The horse is dead, Ken. No need to keep beating it

Oh, it's been dead for a year.

It's just baffling to me that what Boyer is describing as being a best-case scenario for this new public space is pretty much exactly what Boyer voted to spend $23 million to demolish.

Also baffling that we're speaking of this space as our crown jewel for redevelopment, yet constraining the construction budget to roughly half of the removal budget, including public art.

Equally baffling that - just like we did with Lot J - we're putting the cart before the horse in terms of removing a genuinely useful, popular ramp that serves as a genuine amenity for pedestrians before we even have a site plan for the new Landing or any agreements for private development.

Desperately hoping for a grand slam with the new Landing, but doesn't change the fact that this entire plan was devised on the back of a napkin by the mayor's office, with no public oversight or outside expertise, and has been loyally executed by the DIA - right down to the name and limited private development presence - with no questions asked.
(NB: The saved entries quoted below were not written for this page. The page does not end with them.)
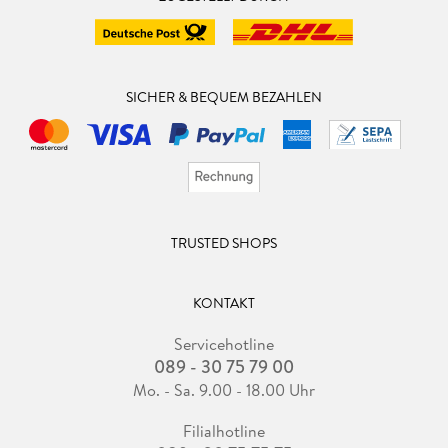
SICHER & BEQUEM BEZAHLEN
TRUSTED SHOPS
KONTAKT
Servicehotline
089 - 30 75 79 00
Mo. - Sa. 9.00 - 18.00 Uhr
Filialhotline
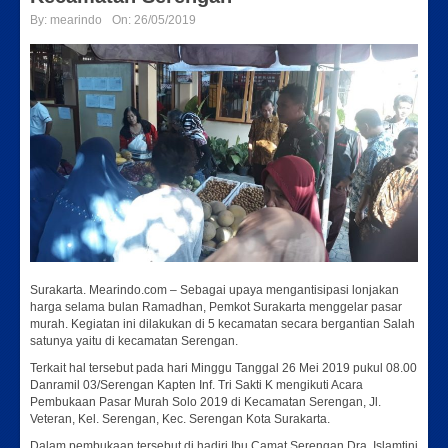
By:
mearindo
On:
26/05/2019
Surakarta. Mearindo.com – Sebagai upaya mengantisipasi lonjakan
harga selama bulan Ramadhan, Pemkot Surakarta menggelar pasar
murah. Kegiatan ini dilakukan di 5 kecamatan secara bergantian Salah
satunya yaitu di kecamatan Serengan.
Terkait hal tersebut pada hari Minggu Tanggal 26 Mei 2019 pukul 08.00
Danramil 03/Serengan Kapten Inf. Tri Sakti K mengikuti Acara
Pembukaan Pasar Murah Solo 2019 di Kecamatan Serengan, Jl.
Veteran, Kel. Serengan, Kec. Serengan Kota Surakarta.
Dalam pembukaan tersebut di hadiri Ibu Camat Serengan Dra. Islamtini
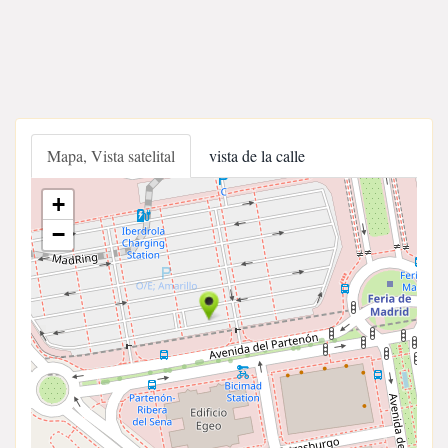
Mapa, Vista satelital
vista de la calle
+
−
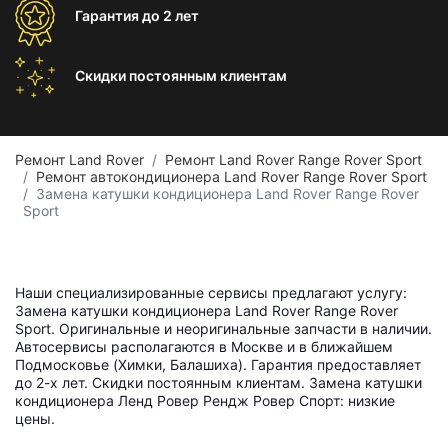
Гарантия
до 2 лет
Скидки постоянным
клиентам
Ремонт Land Rover
Ремонт Land Rover Range Rover Sport
Ремонт автокондиционера Land Rover Range Rover Sport
Замена катушки кондиционера Land Rover Range Rover
Sport
Наши специализированные сервисы предлагают услугу:
Замена катушки кондиционера Land Rover Range Rover
Sport. Оригинальные и неоригинальные запчасти в наличии.
Автосервисы располагаются в Москве и в ближайшем
Подмосковье (Химки, Балашиха). Гарантия предоставляет
до 2-х лет. Скидки постоянным клиентам. Замена катушки
кондиционера Ленд Ровер Рендж Ровер Спорт: низкие
цены.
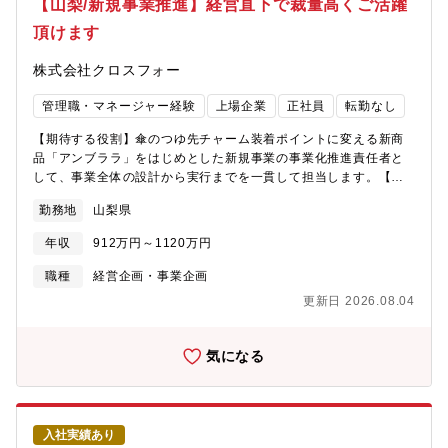
【山梨/新規事業推進】経営直下で裁量高くご活躍
頂けます
株式会社クロスフォー
管理職・マネージャー経験
上場企業
正社員
転勤なし
【期待する役割】傘のつゆ先チャーム装着ポイントに変える新商
品「アンブララ」をはじめとした新規事業の事業化推進責任者と
して、事業全体の設計から実行までを一貫して担当します。【具
体的には】・事業戦略の策定、実行・ブランド立ち上げ・商品開
勤務地
山梨県
発、品質管理・販売戦略、販路開拓・マーケティング・事業推進
体制の構築・国内、海外への販路開拓【本ポジションの魅力】・
年収
912万円～1120万円
経営直下で事業を動かすことができます・商品だけでなく、市場
そのものをつくる醍醐味があります・事業全体を担当できます・
職種
経営企画・事業企画
国内外への展開を前提としています【募集背景】当社では、傘の
更新日 2026.08.04
つゆ先をチャーム装着ポイントに変える新商品「アンブララ」の
事業化を進めています。アンブララは、傘や日傘に専用アタッチ
メントを取り付け、好みのチャームやアクセサリーを自由に付け
気になる
替えられるようにする、当社独自の特許技術を活用した商品で
す。私たちが目指しているのは、単に傘の付属品を販売すること
ではありません。傘を「雨を防ぐための道具」から、「自分らし
さや気分を表現できるファッションアイテム」へ変える、新しい
入社実績あり
市場をつくることです。今回募集するのは、このアンブララ事業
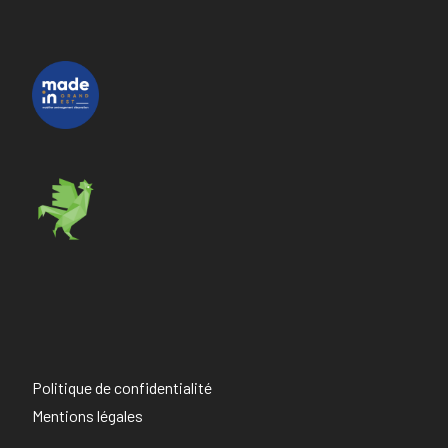
Politique de confidentialité
Mentions légales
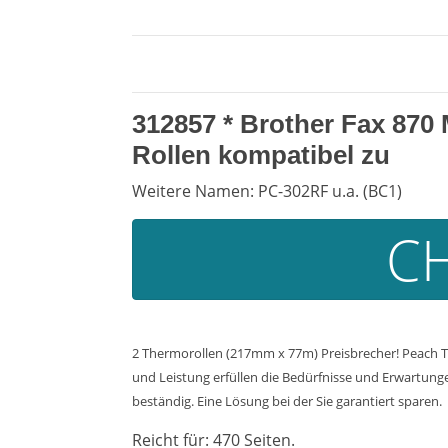
312857 *
Brother Fax 870
Rollen kompatibel zu
Weitere Namen: PC-302RF u.a. (BC1)
CH
2 Thermorollen (217mm x 77m) Preisbrecher! Peach Th
und Leistung erfüllen die Bedürfnisse und Erwartunge
beständig. Eine Lösung bei der Sie garantiert sparen.
Reicht für: 470 Seiten.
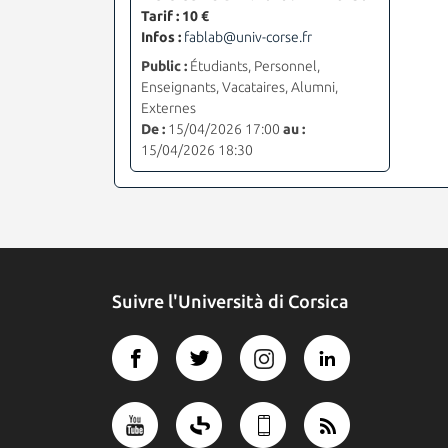
Tarif : 10 €
Infos :
fablab@univ-corse.fr
Public :
Étudiants, Personnel,
Enseignants, Vacataires, Alumni,
Externes
De :
15/04/2026 17:00
au :
15/04/2026 18:30
Suivre l'Università di Corsica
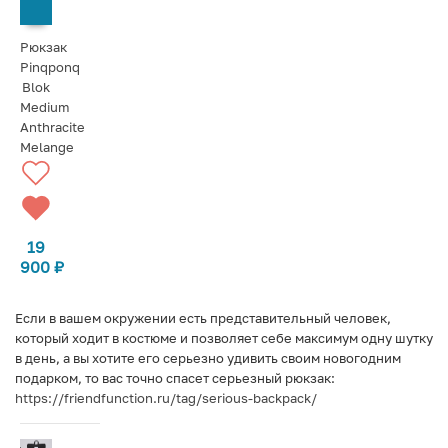
СООБЩИТЬ О ПОСТУПЛЕНИИ
Рюкзак
Pinqponq
Blok
Medium
Anthracite
Melange
19
900
₽
Если в вашем окружении есть представительный человек,
который ходит в костюме и позволяет себе максимум одну шутку
в день, а вы хотите его серьезно удивить своим новогодним
подарком, то вас точно спасет серьезный рюкзак:
https://friendfunction.ru/tag/serious-backpack/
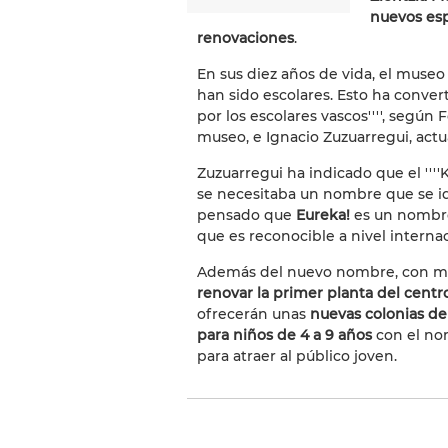
nuevos es
renovaciones
.
En sus diez años de vida, el museo
han sido escolares. Esto ha conver
por los escolares vascos'''', según 
museo, e Ignacio Zuzuarregui, actu
Zuzuarregui ha indicado que el '''
se necesitaba un nombre que se ident
pensado que
Eureka!
es un nombre 
que es reconocible a nivel internaci
Además del nuevo nombre, con mot
renovar la primer planta del centr
ofrecerán unas
nuevas colonias de
para niños de 4 a 9 años
con el nom
para atraer al público joven.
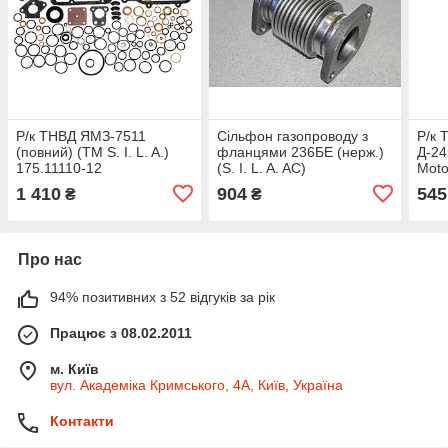
Р/к ТНВД ЯМЗ-7511
Сільфон газопроводу з
Р/к 
(повний) (TM S. I. L. A.)
фланцями 236БЕ (нерж.)
Д-245
175.11110-12
(S. I. L. A. AC)
Moto
236БЕ-1008088
1 410
904
545
₴
₴
Про нас
94% позитивних з 52 відгуків за рік
Працює з 08.02.2011
м. Київ
вул. Академіка Кримського, 4А, Київ, Україна
Контакти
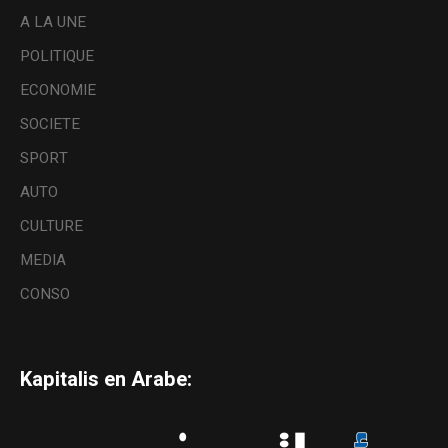
A LA UNE
POLITIQUE
ECONOMIE
SOCIETE
SPORT
AUTO
CULTURE
MEDIA
CONSO
Kapitalis en Arabe:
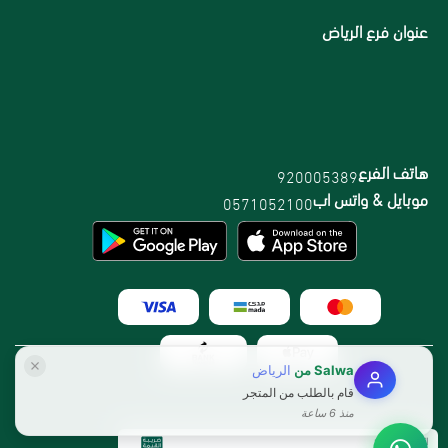
عنوان فرع الرياض
هاتف الفرع
920005389
موبايل & واتس اب
0571052100
Salwa
من
الرياض
قام بالطلب من المتجر
منذ 6 ساعة
الرقم الضريبي:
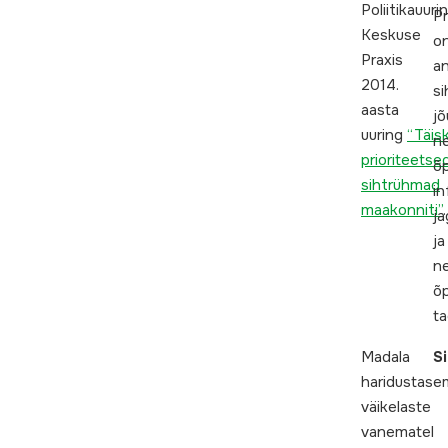
Poliitikauuri
P
Keskuse
o
Praxis
a
2014.
si
aasta
jõ
uuring
“Täis
ne
prioriteetse
õ
sihtrühmad
in
maakonniti”
j
ja
n
õ
ta
Madala
S
haridustas
väikelaste
vanematel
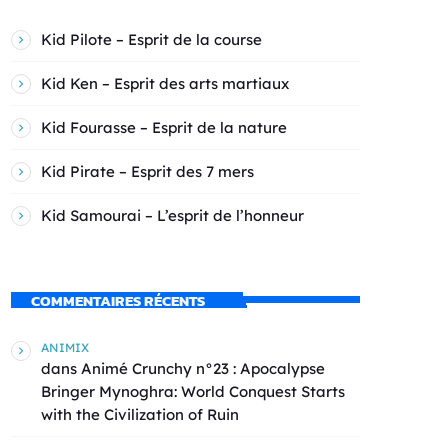
Kid Pilote – Esprit de la course
Kid Ken – Esprit des arts martiaux
Kid Fourasse – Esprit de la nature
Kid Pirate – Esprit des 7 mers
Kid Samourai – L’esprit de l’honneur
COMMENTAIRES RÉCENTS
ANIMIX
dans
Animé Crunchy n°23 : Apocalypse
Bringer Mynoghra: World Conquest Starts
with the Civilization of Ruin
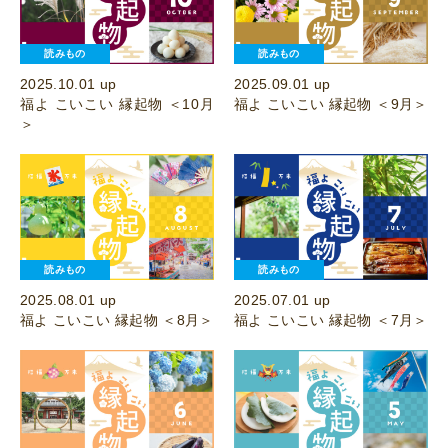
読みもの
読みもの
2025.10.01 up
2025.09.01 up
福よ こいこい 縁起物 ＜10月
福よ こいこい 縁起物 ＜9月＞
＞
読みもの
読みもの
2025.08.01 up
2025.07.01 up
福よ こいこい 縁起物 ＜8月＞
福よ こいこい 縁起物 ＜7月＞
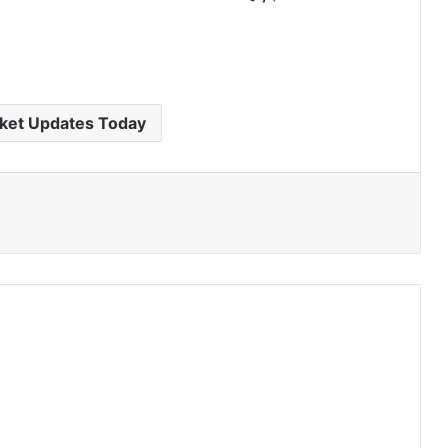
ket Updates Today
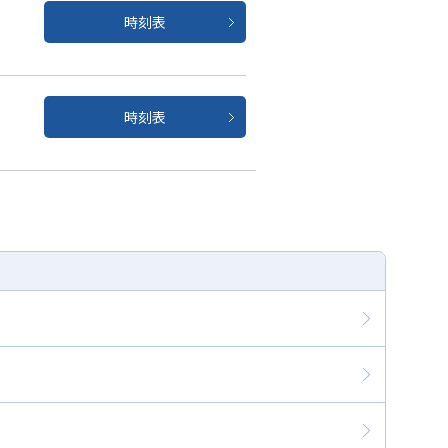
時刻表
時刻表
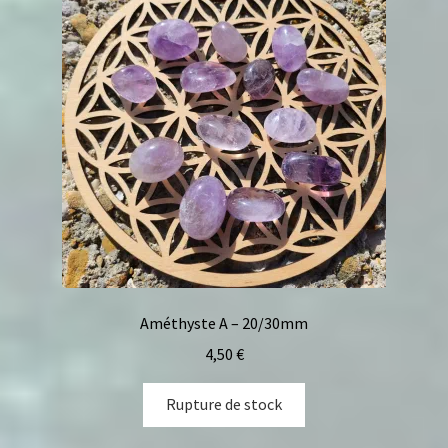
Améthyste A – 20/30mm
4,50
€
Rupture de stock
I honestly do try to not be pessimistic, and I think there is some progress with the blocking the tackling, but between the new Landing, the new Skyway, parking decisions, and continued demolition, it's kind of scary how little has been learned from past failures.

Decisions we make on these projects today are going to dictate what our downtown looks like 20 years from now.

And when you look at the budgets for things like the Landing and the Emerald Trail vs. things like U2C and this goofy jail proposal that is still floating around, I don't know.